You'll also want to know that there's an unlimited mileage three year warranty with 12 years of anti-perforation cover. The electric drive battery pack gets its own warranty, which lasts for 8 years or 99,500 miles. This guarantees that the battery will still have around 70% capacity by the end of this period. Plus you get the unique Mercedes-Benz MobiloVan UK package with offers 24hour roadside assistance cover for up to 30 years, providing you get your vehicle regularly serviced at one of Mercedes' franchised dealers.

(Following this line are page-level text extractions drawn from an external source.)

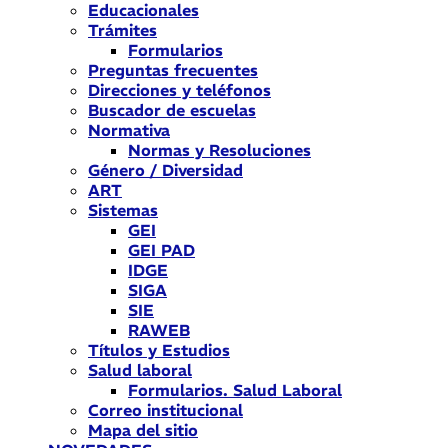
Educacionales
Trámites
Formularios
Preguntas frecuentes
Direcciones y teléfonos
Buscador de escuelas
Normativa
Normas y Resoluciones
Género / Diversidad
ART
Sistemas
GEI
GEI PAD
IDGE
SIGA
SIE
RAWEB
Títulos y Estudios
Salud laboral
Formularios. Salud Laboral
Correo institucional
Mapa del sitio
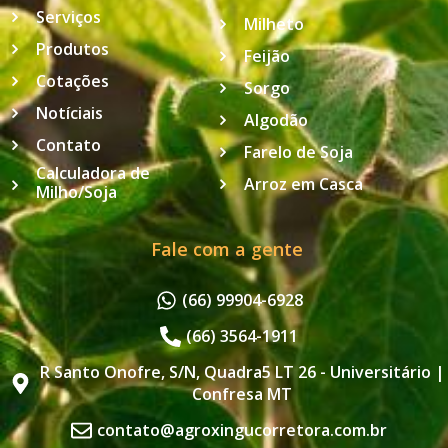
Serviços
Milheto
Produtos
Feijão
Cotações
Sorgo
Notíciais
Algodão
Contato
Farelo de Soja
Calculadora de
Arroz em Casca
Milho/Soja
Fale com a gente
(66) 99904-6928
(66) 3564-1911
R Santo Onofre, S/N, Quadra5 LT 26 - Universitário |
Confresa MT
contato@agroxingucorretora.com.br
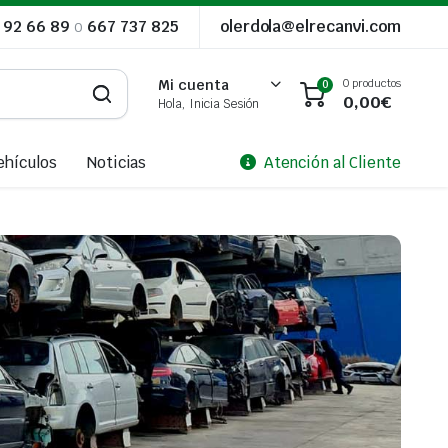
 92 66 89
o
667 737 825
olerdola@elrecanvi.com
0 productos
Mi cuenta
0
0,00
€
Hola, Inicia Sesión
ehículos
Noticias
Atención al Cliente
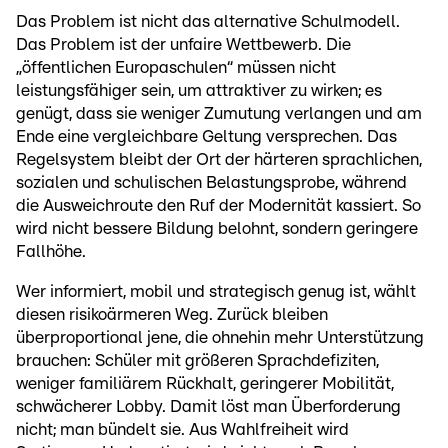
Das Problem ist nicht das alternative Schulmodell.
Das Problem ist der unfaire Wettbewerb. Die
„öffentlichen Europaschulen“ müssen nicht
leistungsfähiger sein, um attraktiver zu wirken; es
genügt, dass sie weniger Zumutung verlangen und am
Ende eine vergleichbare Geltung versprechen. Das
Regelsystem bleibt der Ort der härteren sprachlichen,
sozialen und schulischen Belastungsprobe, während
die Ausweichroute den Ruf der Modernität kassiert. So
wird nicht bessere Bildung belohnt, sondern geringere
Fallhöhe.
Wer informiert, mobil und strategisch genug ist, wählt
diesen risikoärmeren Weg. Zurück bleiben
überproportional jene, die ohnehin mehr Unterstützung
brauchen: Schüler mit größeren Sprachdefiziten,
weniger familiärem Rückhalt, geringerer Mobilität,
schwächerer Lobby. Damit löst man Überforderung
nicht; man bündelt sie. Aus Wahlfreiheit wird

In many ways, we like the eVito; it's well made, the media and safety systems are impressive and the carriage capacities remain pretty unaffected by the battery installation. It's hard to ignore that still relatively restricted 162 mile driving range though. If all your business does is low mileage urban deliveries, that may not matter - which is certainly what Mercedes is gambling on with this variant.

Given that the brand already has the battery technology to do much better though, you can expect to see things change quite quickly and if we were choosing, we'd probably hold off until that happens. Those who do take the plunge though may find lots here to like.